O som de algo caindo tirou Alana de sua imersão. Olhou desconfiada para o livro ao chão, levantou-se e o pegou. A capa velha e amarelada continha letras estranhas.
Sentia pena enquanto lia a mensagem de seu amado, pois viu que seu caso era algo sério e realmente irreversível. Não se lembrava de ele ter alguma vez mencionado um acidente de carro. E nem mesmo seu carro apresentava ter sofrido algum impacto.
Mas as semelhanças com a descrição da carta levaram-na a perceber que o livro que segurava era idêntico ao descrito nas entrelinhas. Jogou o objeto no chão e se afastou. Pegou os papéis em cima da escrivaninha e subiu as escadas correndo, deixando todas as caixas para trás.
A luz invadiu seus olhos e a fez piscar algumas vezes. Fechou a porta do porão e correu para a saída.

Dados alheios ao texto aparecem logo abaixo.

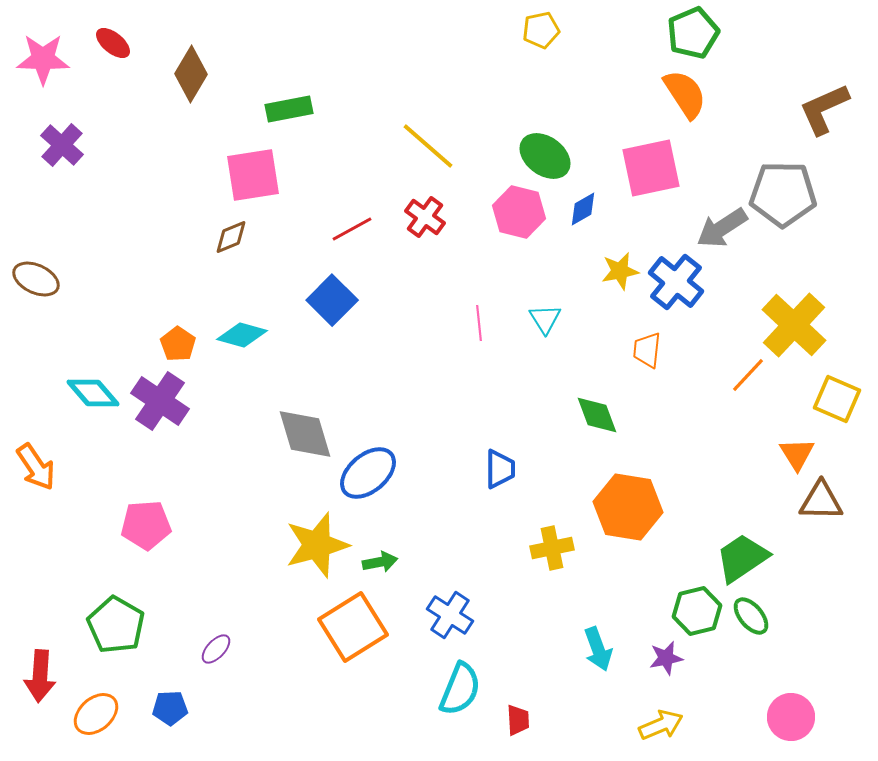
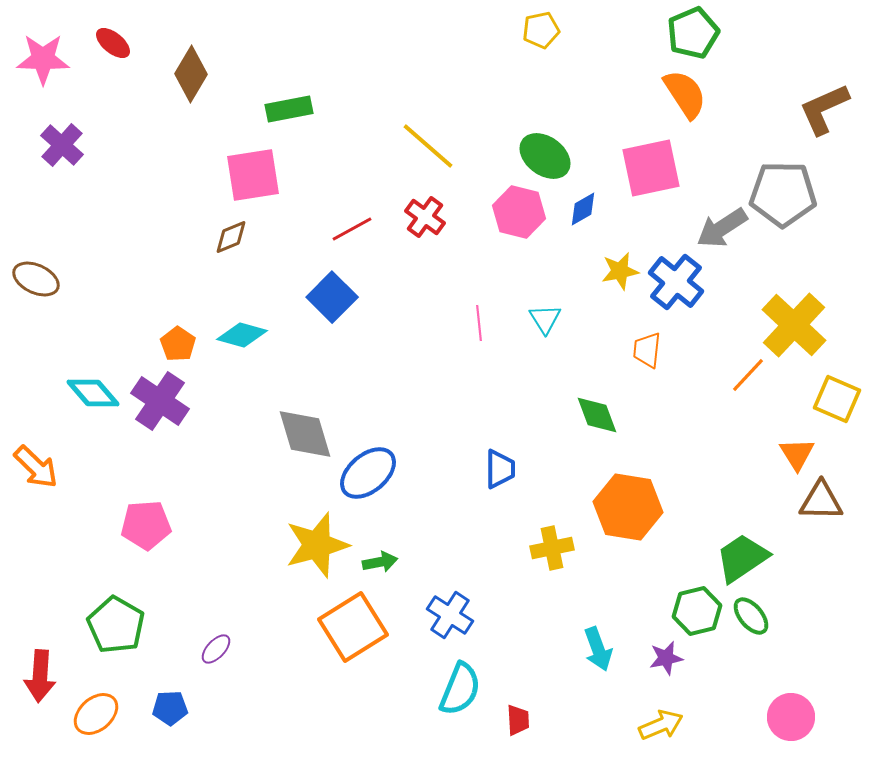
blue square at (332, 300): moved 3 px up
orange arrow at (36, 467): rotated 12 degrees counterclockwise
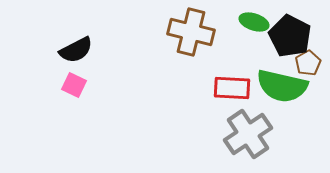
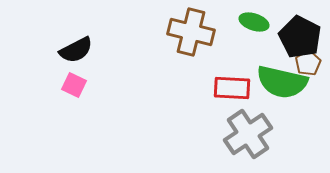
black pentagon: moved 10 px right, 1 px down
green semicircle: moved 4 px up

Do lado de fora, ofegante e amedrontada, segurou a carta com firmeza, desamassando-a e voltando a ler.
“Há um trecho que diz que ele é um demônio perseguidor. Não quero entrar em detalhes, pois não quero que você perca seu sono. Quero apenas que você saiba, que isso tudo é real. Assim como bem, o mal também existe. O que tem que saber é que a magia está no livro e em quem o toca. A única saída para escapar de seu tormento é a morte. Quando a velha morreu, fui eu quem tocou o livro, e a maldição veio para mim.

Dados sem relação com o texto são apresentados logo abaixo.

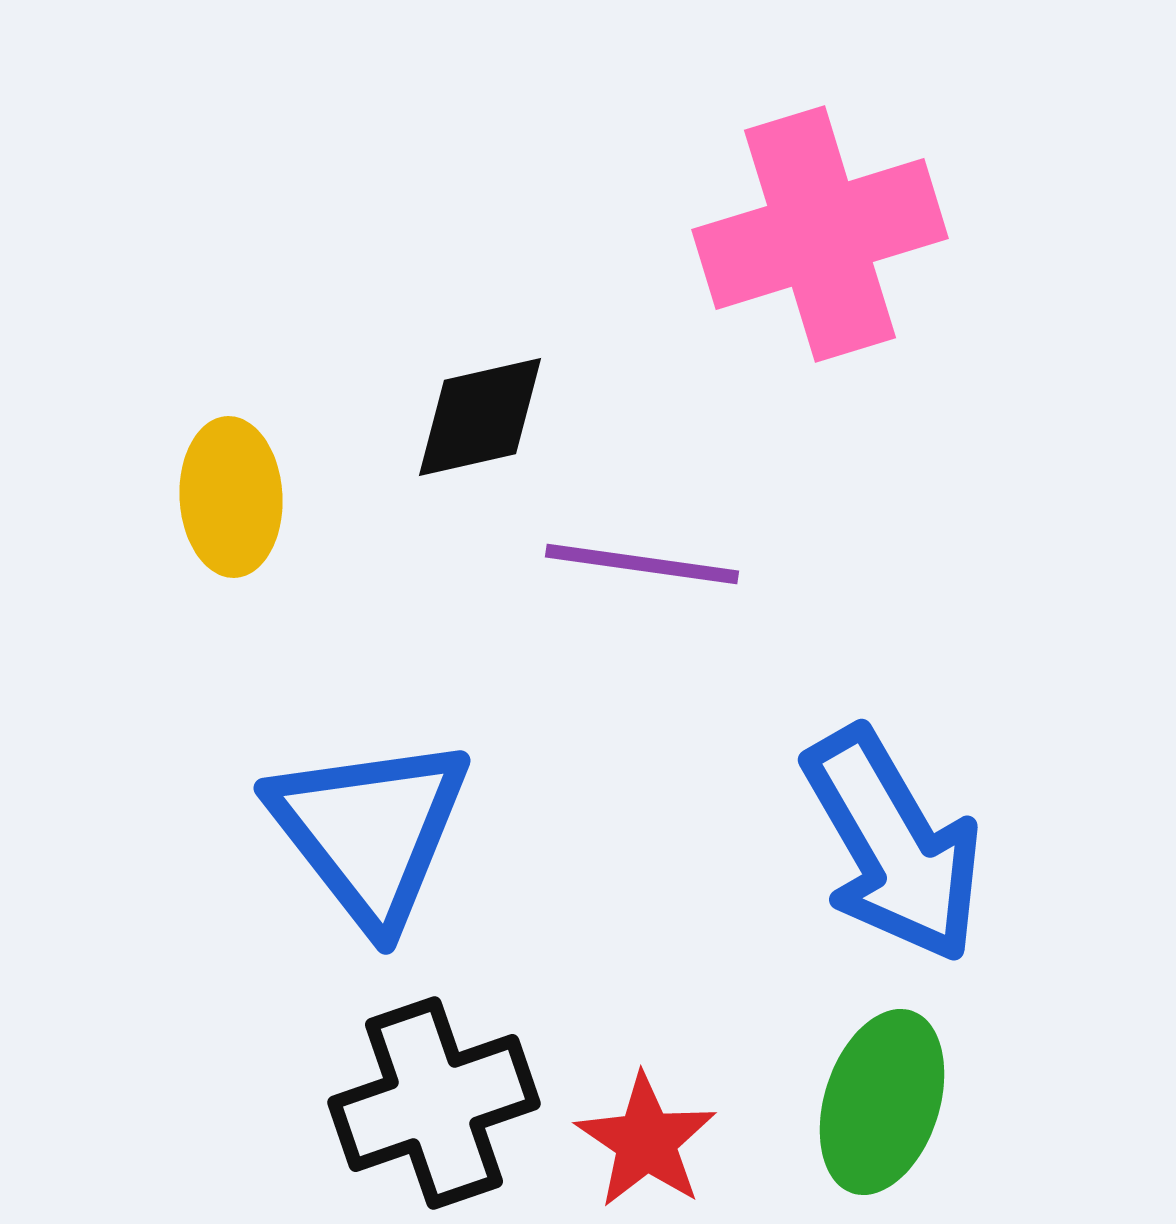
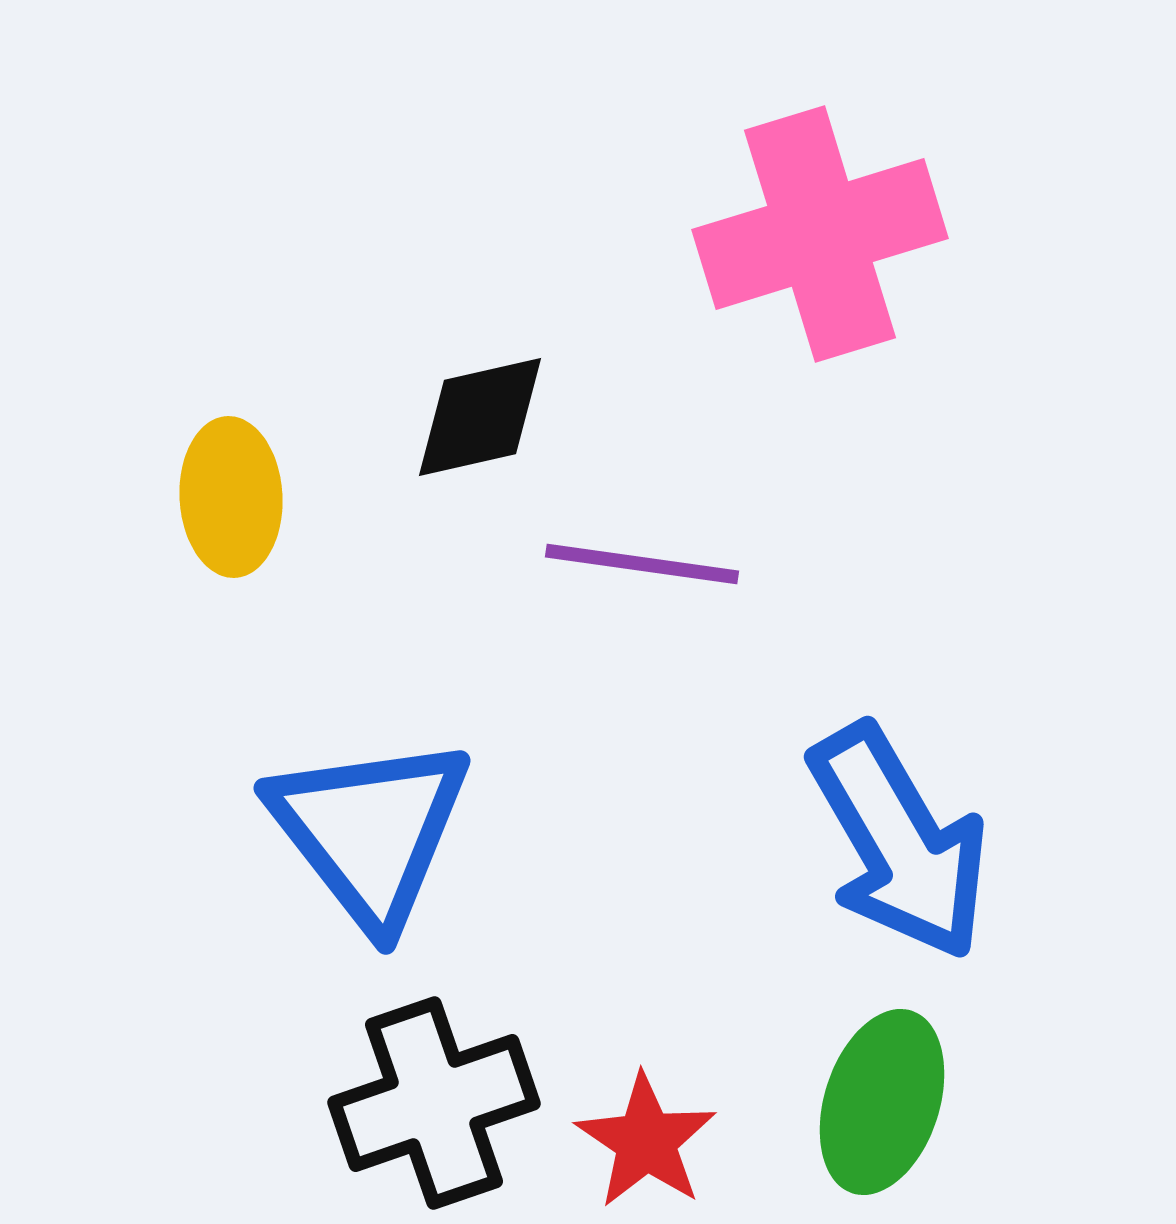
blue arrow: moved 6 px right, 3 px up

Então, por favor, não toque nesse maldito livro, eu te peço meu amor, não chegue perto dessa maldição! Eu o escondi em um lugar onde provavelmente nunca mais será encontrado, mas caso você chegue a ver algo parecido, fuja!
Não estou suportando mais esse bafo quente e esses olhos maculados em cima de mim. O fim espreita a minha volta, e eu estou pronto para abraça-lo. Talvez eu vá para o inferno, mas o tormento será melhor do que esse no qual tenho vivido.

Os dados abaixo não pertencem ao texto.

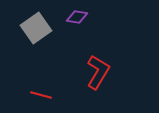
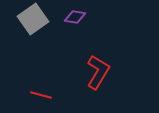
purple diamond: moved 2 px left
gray square: moved 3 px left, 9 px up
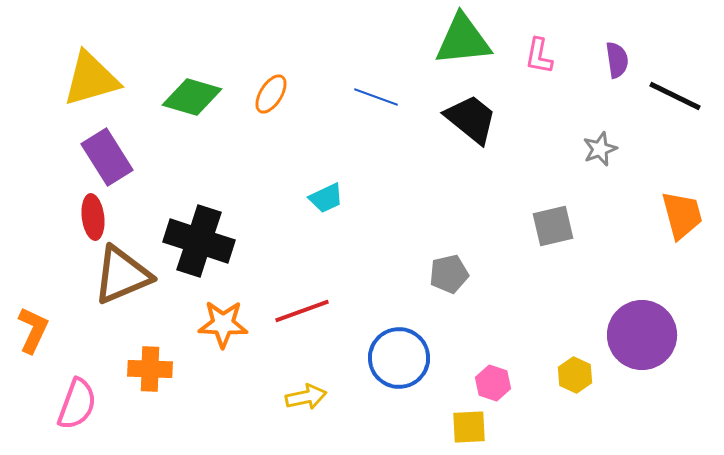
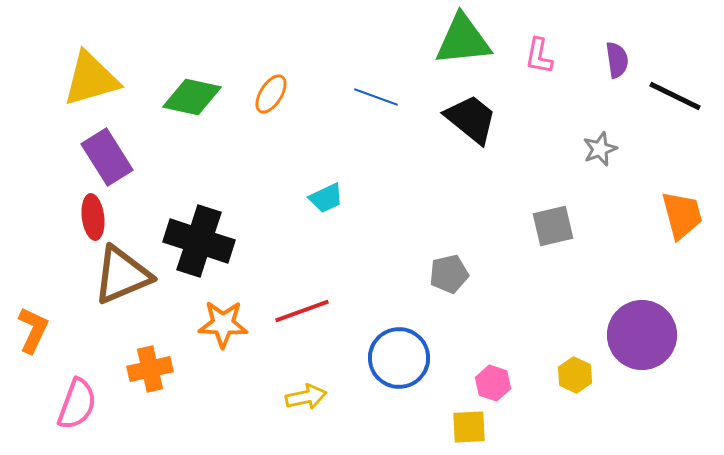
green diamond: rotated 4 degrees counterclockwise
orange cross: rotated 15 degrees counterclockwise
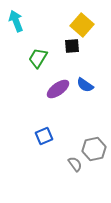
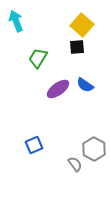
black square: moved 5 px right, 1 px down
blue square: moved 10 px left, 9 px down
gray hexagon: rotated 20 degrees counterclockwise
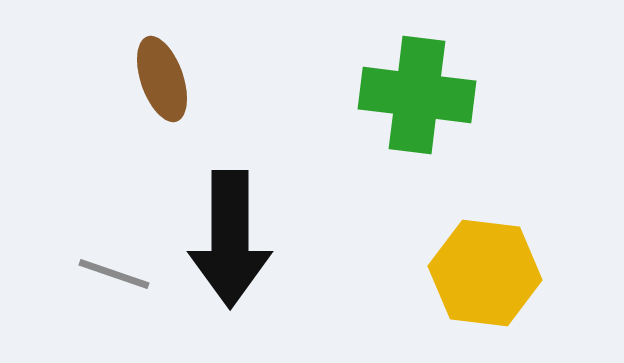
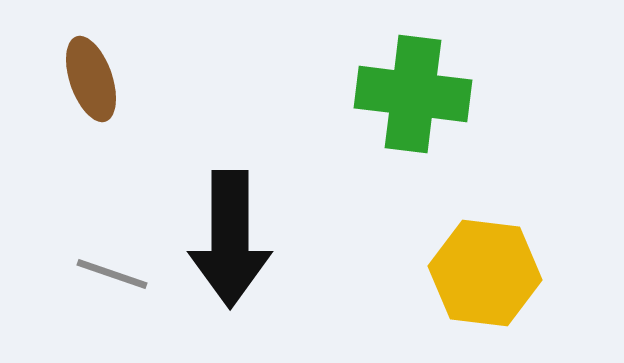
brown ellipse: moved 71 px left
green cross: moved 4 px left, 1 px up
gray line: moved 2 px left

Escrevo essa carta como uma despedida e um pedido de desculpas. Vivemos tão pouco tempo juntos, e eu sinto muito por ter feito tão pouca diferença em sua vida. Saiba que eu te amo e sempre te amarei.
Para sempre seu,
Josiah.”
Com a torrente do choro mais intensificada do que antes, Alana deixou que os piores sentimentos a invadissem. Jogou-se no gramado do quintal e ali ficou.
Um dos homens do transporte, que terminava de arrumar os móveis no caminhão, aproximou-se dela.
– Está tudo bem, senhorita?
– Sim. – respondeu entre fungadas e soluços.
O homem sentiu-se desconfortável.
– Terminamos de acomodá-los, estamos saindo agora. Amanhã voltaremos para buscar resto. Meus pêsames pela perda. – Afastou-se rapidamente e entrou no caminhão, que partiu deixando Alana sozinha, perdida em seus lamentos.
Até que, escutou o som da porta da frente sendo aberta. Sabia que não havia mais ninguém ali, mas ainda assim pode ver uma pequena criatura passeando dentro da casa.
O demônio passou despreocupadamente, voltando logo em seguida. Fitou Alana o olhando em estado de choque, e lhe lançou seu melhor sorriso. Afinal de contas, a festa não havia acabado.